----- DATA FOR REVIEW
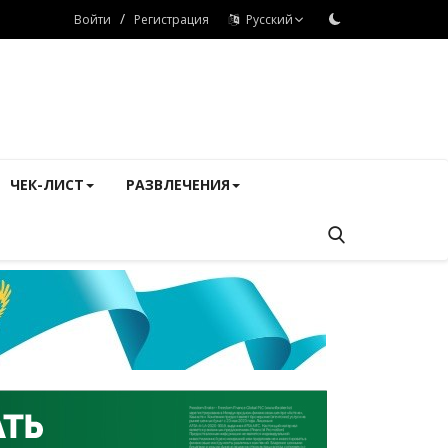
/
Войти
Регистрация
Русский
ЧЕК-ЛИСТ
РАЗВЛЕЧЕНИЯ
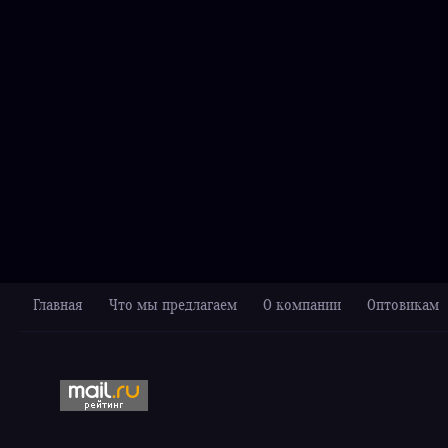
Главная
Что мы предлагаем
О компании
Оптовикам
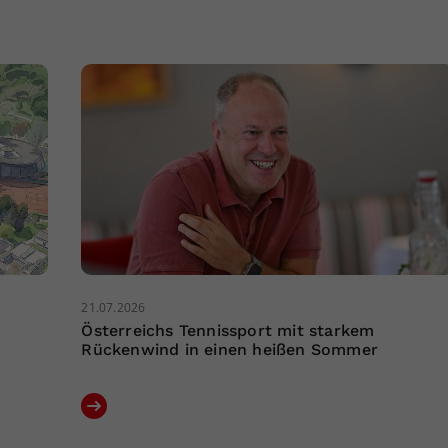
21.07.2026
Österreichs Tennissport mit starkem
Rückenwind in einen heißen Sommer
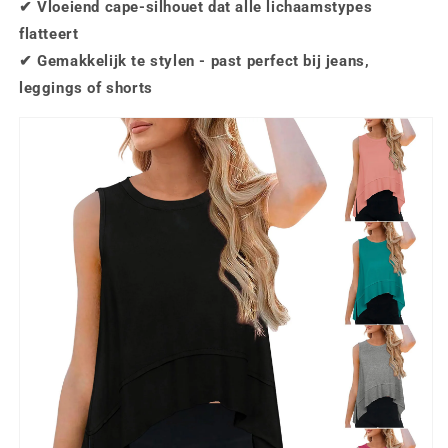
✔ Vloeiend cape-silhouet dat alle lichaamstypes
flatteert
✔ Gemakkelijk te stylen - past perfect bij jeans,
leggings of shorts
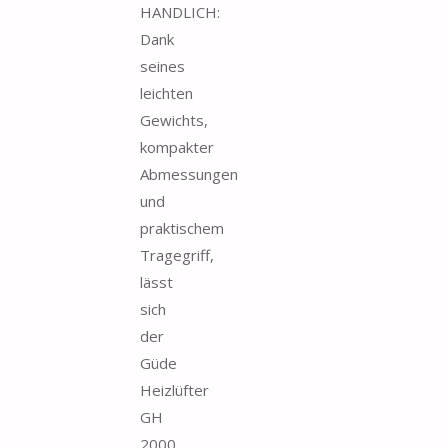
HANDLICH:
Dank
seines
leichten
Gewichts,
kompakter
Abmessungen
und
praktischem
Tragegriff,
lässt
sich
der
Güde
Heizlüfter
GH
2000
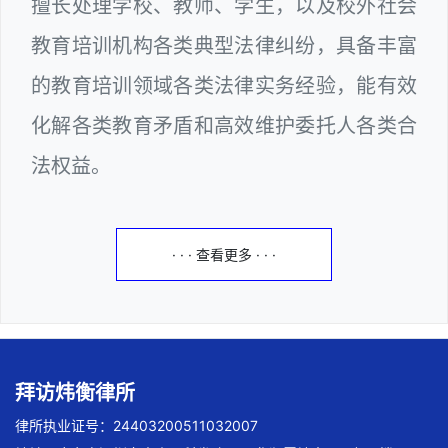
擅长处理学校、教师、学生，以及校外社会
教育培训机构各类典型法律纠纷，具备丰富
的教育培训领域各类法律实务经验，能有效
化解各类教育矛盾和高效维护委托人各类合
法权益。
· · · 查看更多 · · ·
拜访炜衡律所
律所执业证号：24403200511032007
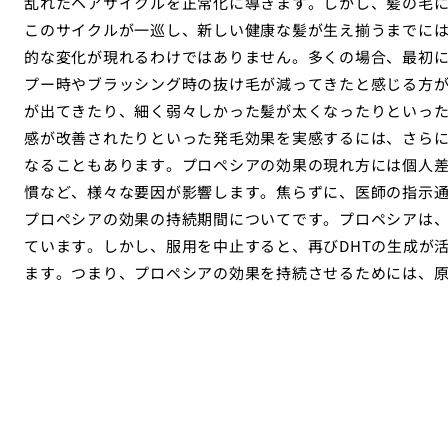
乱れたヘアサイクルを正常化に導きます。しかし、髪の毛
このサイクルが一巡し、新しい健康な髪が生え揃うまでに
的な変化が現れるわけではありません。多くの場合、最初
プー時やブラッシング時の抜け毛が減ってきたと感じる方
が出てきたり、細く弱々しかった髪が太くなったりといっ
感が改善されたりといった発毛効果を実感するには、さらに
なることもあります。プロペシアの効果の現れ方には個人差
慣など、様々な要因が影響します。焦らずに、医師の指示
プロペシアの効果の持続期間についてです。プロペシアは
ています。しかし、服用を中止すると、再びDHTの生成が活
ます。つまり、プロペシアの効果を持続させるためには、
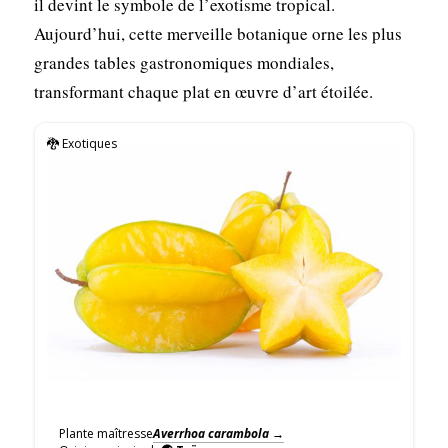
il devint le symbole de l’exotisme tropical.
Aujourd’hui, cette merveille botanique orne les plus
grandes tables gastronomiques mondiales,
transformant chaque plat en œuvre d’art étoilée.
🐉 Exotiques
Plante maîtresse
Averrhoa carambola
→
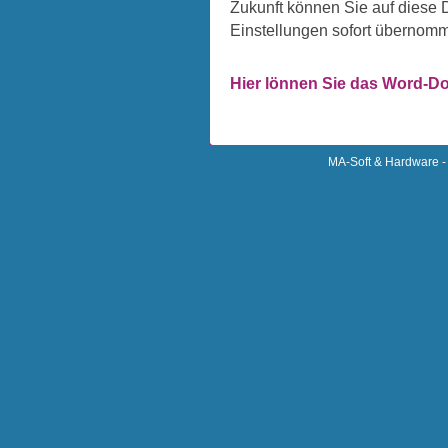
Zukunft können Sie auf diese 
Einstellungen sofort übernom
Hier lönnen Sie das Word-
MA-Soft & Hardware - 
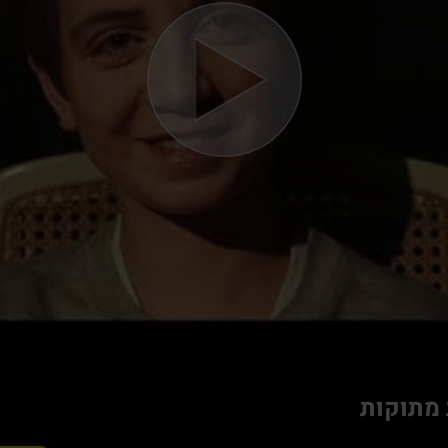
 מתוקות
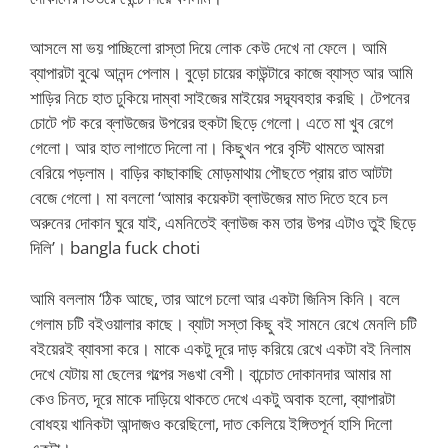
আসলে মা ভয় পাচ্ছিলো রাস্তা দিয়ে লোক কেউ দেখে না ফেলে। আমি
ব্যাপারটা বুঝে আনন্দ পেলাম। বুড়ো চায়ের কাউন্টারে কাজে ব্যাস্ত আর আমি
শাড়ির নিচে হাত ঢুকিয়ে দাম্বা সাইজের মাইয়ের সদ্ব্যবহার করছি। টেপনের
চোটে পট করে ব্লাউজের উপরের হুকটা ছিড়ে গেলো। এতে মা খুব রেগে
গেলো। আর হাত লাগাতে দিলো না। কিছুখন পরে বৃস্টি থামতে আমরা
বেরিয়ে পড়লাম। বাড়ির কাছাকাছি মোড়মাথায় পৌছতে প্রায় রাত আটটা
বেজে গেলো। মা বললো ‘আমার কয়েকটা ব্লাউজের মাত দিতে হবে চল
অরুনের দোকান ঘুরে যাই, এমনিতেই ব্লাউজ কম তার উপর এটাও তুই ছিড়ে
দিলি’। bangla fuck choti
আমি বললাম ‘ঠিক আছে, তার আগে চলো আর একটা জিনিস কিনি। বলে
গেলাম চটি বইওয়ালার কাছে। ব্যাটা সস্তা কিছু বই সামনে রেখে মেনলি চটি
বইয়েরই ব্যাবসা করে। মাকে একটু দূরে দাড় করিয়ে রেখে একটা বই নিলাম
দেখে যেটায় মা ছেলের গল্পের সঙখা বেশী। বান্চোত দোকানদার আমার মা
কেও চিনত, দূরে মাকে দাড়িয়ে থাকতে দেখে একটু অবাক হলো, ব্যাপারটা
বোধহয় খানিকটা আন্দাজও করেছিলো, দাত কেলিয়ে ইঙ্গিতপূর্ন হাসি দিলো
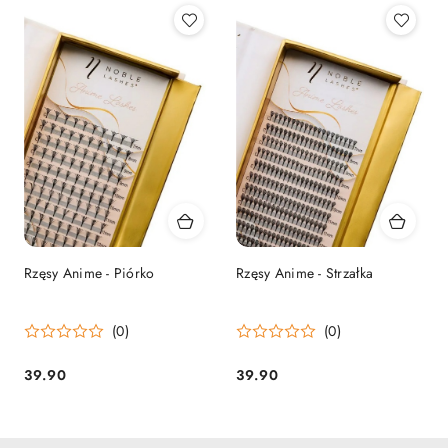
Rzęsy Anime - Piórko
Rzęsy Anime - Strzałka
(0)
(0)
39.90
39.90
Cena:
Cena:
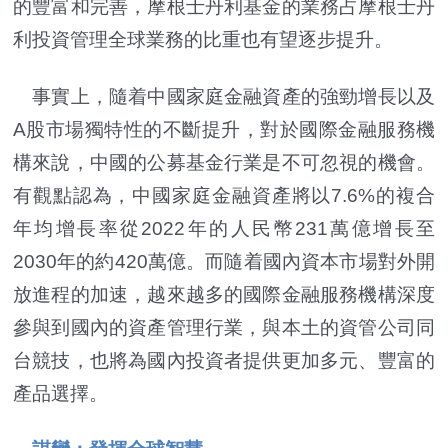
的豐富和完善，摩根士丹利基金的業務占摩根士丹
利投資管理全球業務的比重也有望逐步提升。
事實上，隨着中國家庭金融資產的強勁增長以及
A股市場獨特性的不斷提升，對於國際金融服務機
構來說，中國的公募基金行業是不可忽視的機會。
有觀點認為，中國家庭金融資產將以7.6%的複合
年均增長率從2022年的人民幣231萬億增長至
2030年的約420萬億。而隨着國內資本市場對外開
放進程的加速，越來越多的國際金融服務機構深度
參與到國內的資產管理行業，與本土的資管公司同
台競技，也將為國內投資者提供更加多元、豐富的
產品選擇。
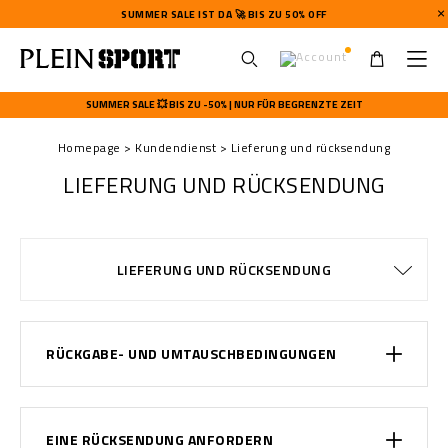
SUMMER SALE IST DA 🚀 BIS ZU 50% OFF
U
s
SUMMER SALE 💥 BIS ZU -50% | NUR FÜR BEGRENZTE ZEIT
e
r
Homepage
Kundendienst
Lieferung und rücksendung
m
e
LIEFERUNG UND RÜCKSENDUNG
n
u
ALLGEMEINE GESCHÄFTSBEDINGUNGEN
DATENSCHUTZBESTIMMUNGEN
WATCHES WARRANTY
GRÖSSENTABELLE
ZAHLUNGSARTEN
BESTELLUNGEN
COOKIE POLICY
IMPRESSUM
LIEFERUNG
LIEFERUNG
STOP FAKE
KONTAKT
FAQ
LIEFERUNG UND RÜCKSENDUNG
RÜCKGABE- UND UMTAUSCHBEDINGUNGEN
EINE RÜCKSENDUNG ANFORDERN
----------
* EXERCISE AIM: Among the lines of the data, find every one that holds "SALE" and copy it.

* REPLY:
SUMMER SALE IST DA 🚀 BIS ZU 50% OFF
SUMMER SALE 💥 BIS ZU -50% | NUR FÜR BEGRENZTE ZEIT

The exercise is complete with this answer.